Wed 11 May 2011
Le mie prime impressioni, di una sera
Posted by simone under Uncategorized
[19] Comments
Madeira che sembra unire la liguria e i tropici. Mai visto vigna accanto a cedri del libano, rododendri accanto a bouganville accanto a fichi d’india, a orchidee.
La simpatia sorniona di Oddifreddi che disputa di coscienza con Farinetti. Che belli gli uomini quando usano la testa a modo loro, secondo logica.
Giovanni soddisfatto, appena stanco, consapevole che quello che ci attende non e’ una cosa da niente. Venti italiani in tutto hanno fatto questa rotta fino ad oggi.
Matteo Marzotto che sembrava tutto in-gessato (la battuta e’ di Farinetti) e invece e’ assai simpatico.
Faletti che racconta le sue disavventure con il bagno della barca, ma anche i suoi progetti.
Cedroni che mi racconta, entusiasta, quasi rapito, come lavora in cucina.
Teo, il birraio, che mi fa assaggiare due birre che hanno dell’incredibile.

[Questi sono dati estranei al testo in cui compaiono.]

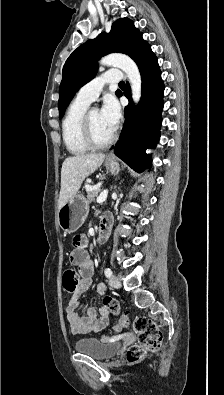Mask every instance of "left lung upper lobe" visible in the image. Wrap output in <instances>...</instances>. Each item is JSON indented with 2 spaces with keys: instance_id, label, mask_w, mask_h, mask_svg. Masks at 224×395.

Farinetti che a cena racconta una storia sul perche’ non crede nel federalismo (un secessionismo mascherato) come se fosse un racconto di Italo Calvino: il nord vide che produceva molto piu’ valore del sud e decise giustamente di separarsi. Poi pero’ la lombardia si accorse che produceva piu’ valore della liguria o del piemonte, e decise di separarsi, giustamente. Del resto non e’ giusto che chi produce valore debba stare con chi lavora meno, ne produce meno etc. Poi pero’ la Brianza si accorse che produceva piu’ e meglio del pavese, e si divise. Cosi’ fecero anche tra Bergamo alta e Bergamo bassa, e poi tra rioni di Bergamo alta. Poi rimasero soli, e uno si accorse che anche il suo copro produceva in modo disomogeneo, la testa, la parte nord del corpo, assai piu’ della parte sud. E si divise. E cosi’ avanti di organo in organo, fino all’atomo, in cui alcuni componenti consumano o producono maggiore enrgia. E divisero l’atomo, scatenando un’enorme esplosione nucleare. Fu la fine.
Bella storia…
A bordo, alle due di notte, un po’ sbronzi, si stava bene. Si parlava di mare, come si deve nell’imminenza di una traversata impegnativa. Cielo luminoso a meta’, le luci della costa. L’Oceano sospirante qui accanto.